**AVAILABLE DATA:**
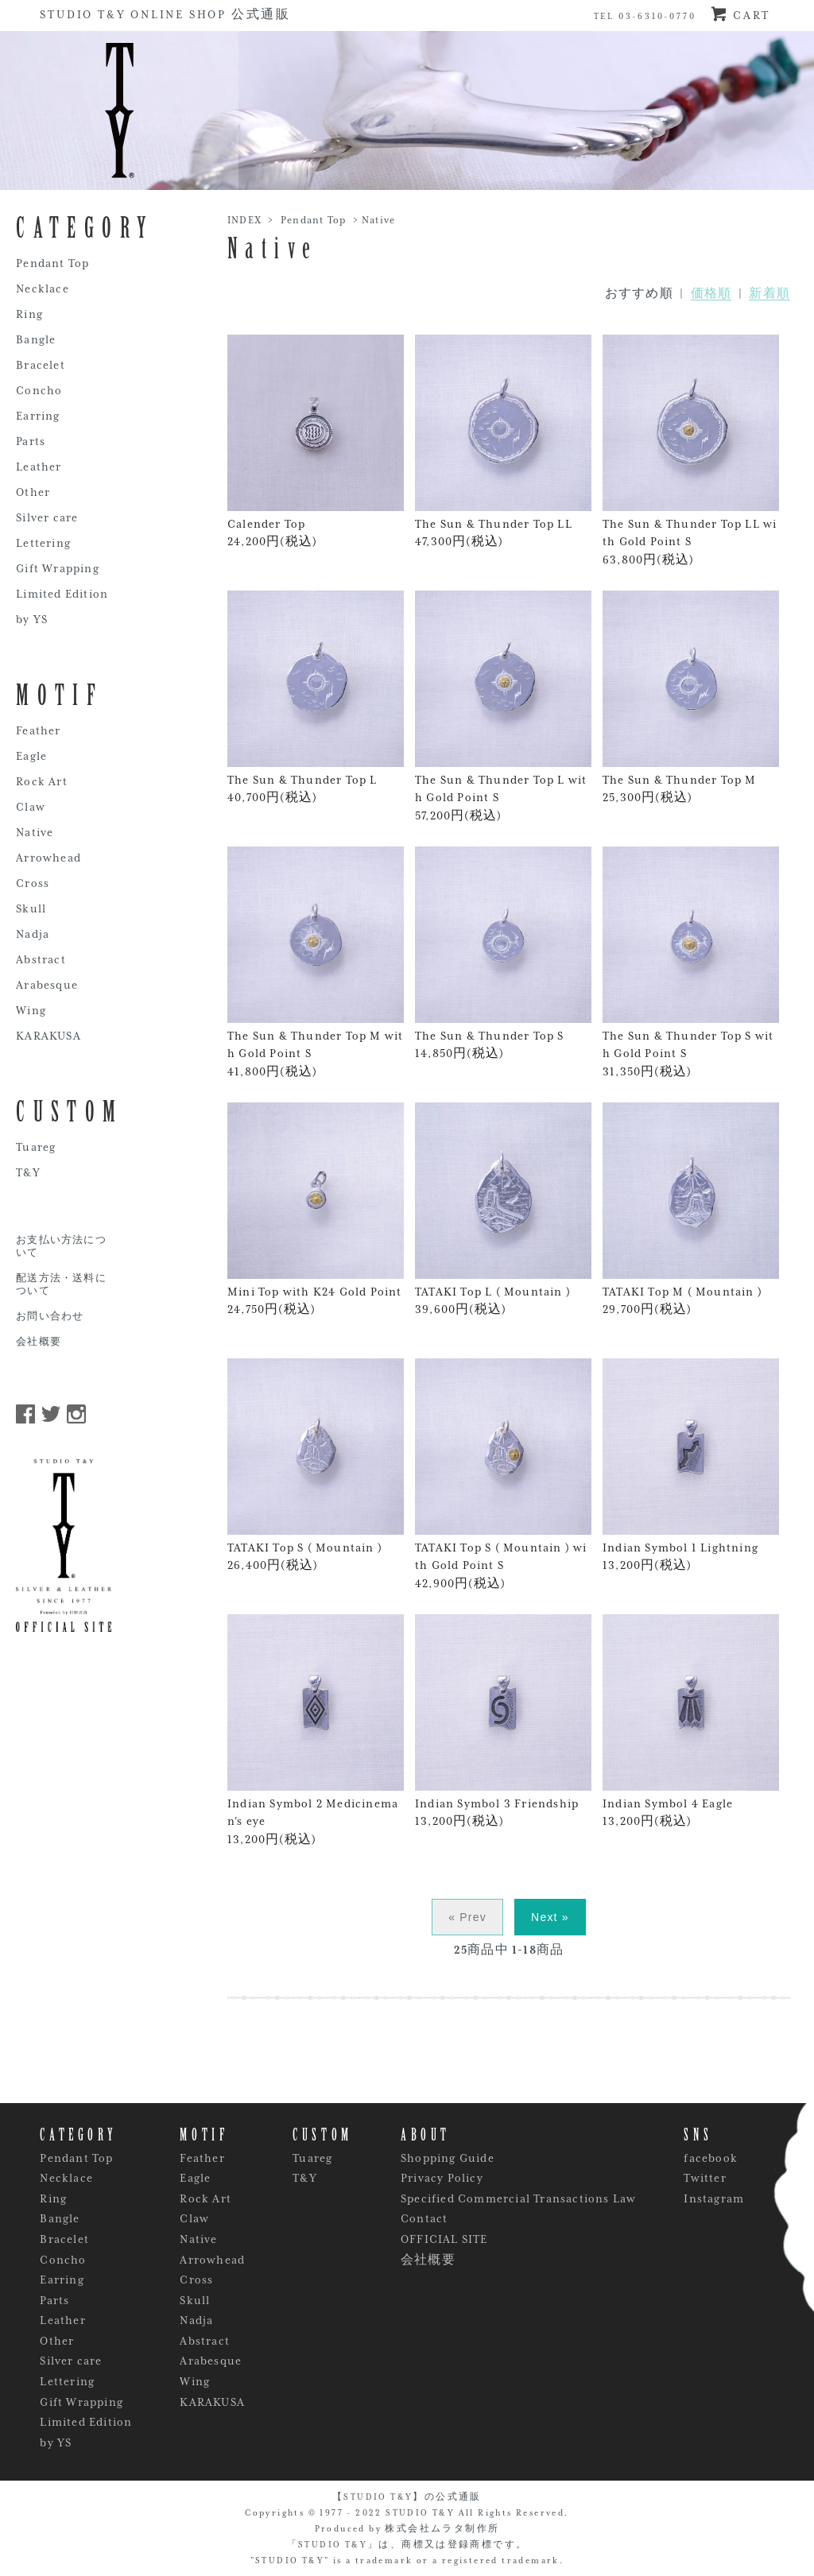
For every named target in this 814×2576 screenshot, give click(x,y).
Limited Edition (62, 593)
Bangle (36, 339)
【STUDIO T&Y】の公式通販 (407, 2496)
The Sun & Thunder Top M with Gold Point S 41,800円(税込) (315, 962)
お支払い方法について (61, 1246)
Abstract (41, 959)
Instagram (714, 2198)
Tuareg (36, 1147)
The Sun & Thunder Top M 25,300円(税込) (691, 697)
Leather (38, 466)
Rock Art (42, 781)
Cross (32, 883)
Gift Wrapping (57, 568)
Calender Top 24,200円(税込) (315, 441)
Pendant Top (313, 220)
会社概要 (38, 1342)
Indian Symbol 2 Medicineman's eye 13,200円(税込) (315, 1730)
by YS (32, 619)
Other (33, 492)
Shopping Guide (447, 2158)
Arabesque (47, 984)
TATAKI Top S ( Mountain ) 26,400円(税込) (315, 1464)
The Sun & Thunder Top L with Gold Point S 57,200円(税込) (503, 706)
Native (378, 220)
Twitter (705, 2177)
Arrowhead (48, 857)
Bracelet (40, 364)
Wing (31, 1010)
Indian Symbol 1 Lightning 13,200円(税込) (691, 1464)
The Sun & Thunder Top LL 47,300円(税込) (503, 441)
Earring (38, 415)
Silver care (47, 517)
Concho (39, 390)
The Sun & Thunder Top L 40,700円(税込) (315, 697)
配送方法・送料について (61, 1284)
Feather (38, 730)
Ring (29, 314)
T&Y (28, 1172)
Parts (30, 441)
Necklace (42, 288)
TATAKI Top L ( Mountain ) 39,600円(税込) (503, 1208)
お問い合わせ (49, 1316)
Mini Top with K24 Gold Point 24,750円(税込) (315, 1208)
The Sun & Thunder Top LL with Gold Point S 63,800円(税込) (691, 450)
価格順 (711, 293)
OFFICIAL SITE (444, 2239)
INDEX (244, 220)
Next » (550, 1917)
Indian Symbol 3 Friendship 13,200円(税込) (503, 1720)
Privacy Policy (442, 2177)
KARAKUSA (48, 1035)
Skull (31, 908)
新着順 (769, 293)
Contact (424, 2218)
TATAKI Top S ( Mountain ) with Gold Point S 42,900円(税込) (503, 1474)
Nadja (32, 934)
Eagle (31, 756)
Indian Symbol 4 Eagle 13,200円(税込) (691, 1720)
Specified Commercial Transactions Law (518, 2198)
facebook (711, 2158)
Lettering (43, 543)
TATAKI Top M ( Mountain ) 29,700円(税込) (691, 1208)
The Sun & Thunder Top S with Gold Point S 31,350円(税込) (691, 962)
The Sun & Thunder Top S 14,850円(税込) (503, 952)
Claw (30, 806)
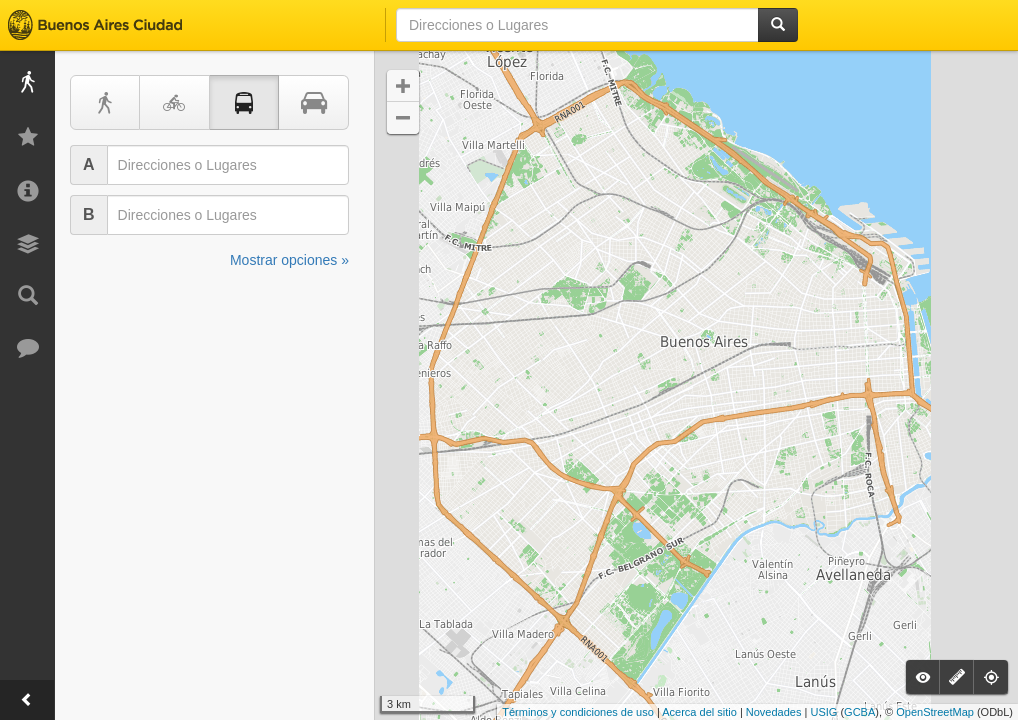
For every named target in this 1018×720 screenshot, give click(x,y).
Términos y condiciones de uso (578, 712)
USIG (823, 712)
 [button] (403, 118)
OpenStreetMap (935, 712)
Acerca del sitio (699, 712)
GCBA (859, 712)
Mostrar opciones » (289, 260)
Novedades (774, 712)
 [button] (403, 86)
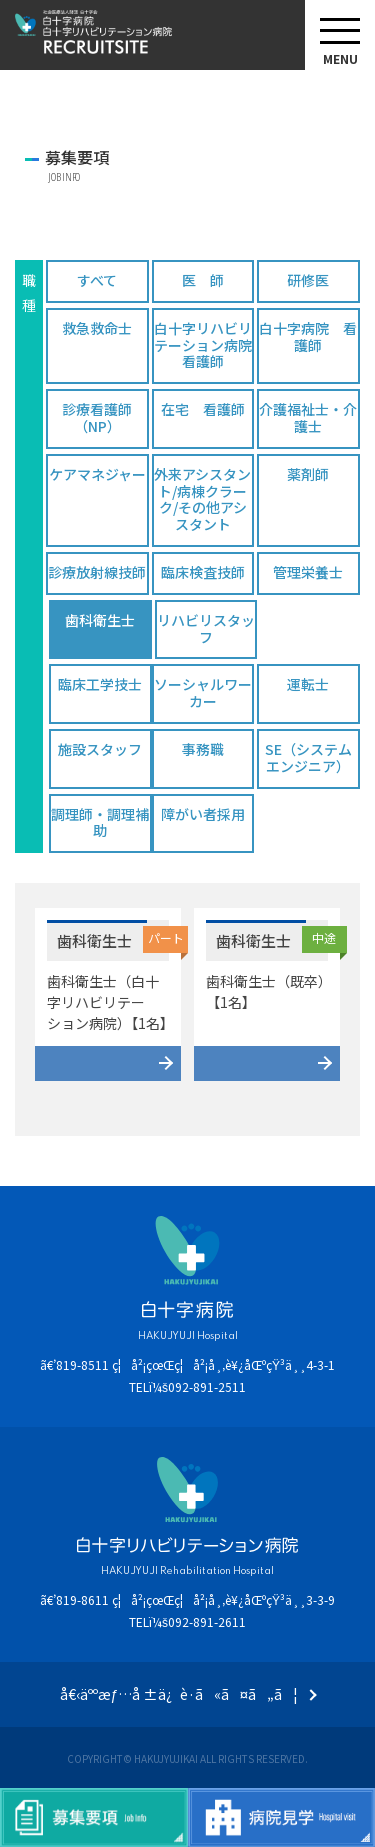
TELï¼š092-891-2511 (187, 1386)
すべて (97, 280)
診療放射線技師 (97, 572)
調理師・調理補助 (100, 822)
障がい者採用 (203, 814)
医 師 (203, 280)
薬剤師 (308, 474)
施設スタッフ (100, 749)
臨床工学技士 (100, 684)
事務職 (203, 749)
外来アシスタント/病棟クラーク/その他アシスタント (202, 499)
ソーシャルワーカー (203, 692)
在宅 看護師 (203, 409)
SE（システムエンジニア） (308, 757)
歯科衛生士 (100, 620)
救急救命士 (97, 328)
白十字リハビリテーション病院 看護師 (204, 345)
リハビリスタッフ (206, 628)
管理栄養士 (308, 572)
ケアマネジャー (97, 474)
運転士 (308, 684)
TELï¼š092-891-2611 (187, 1621)
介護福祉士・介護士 (308, 417)
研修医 (308, 280)
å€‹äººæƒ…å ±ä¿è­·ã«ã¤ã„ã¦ (179, 1694)
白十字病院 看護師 (308, 336)
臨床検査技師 (203, 572)
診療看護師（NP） (97, 417)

**EXERCISE OBJECTIVE:** Considering only lines that contain the word "TATAKI", say how many there are in the data, with no other text.

**OUTPUT FOR THIS EXERCISE:** 4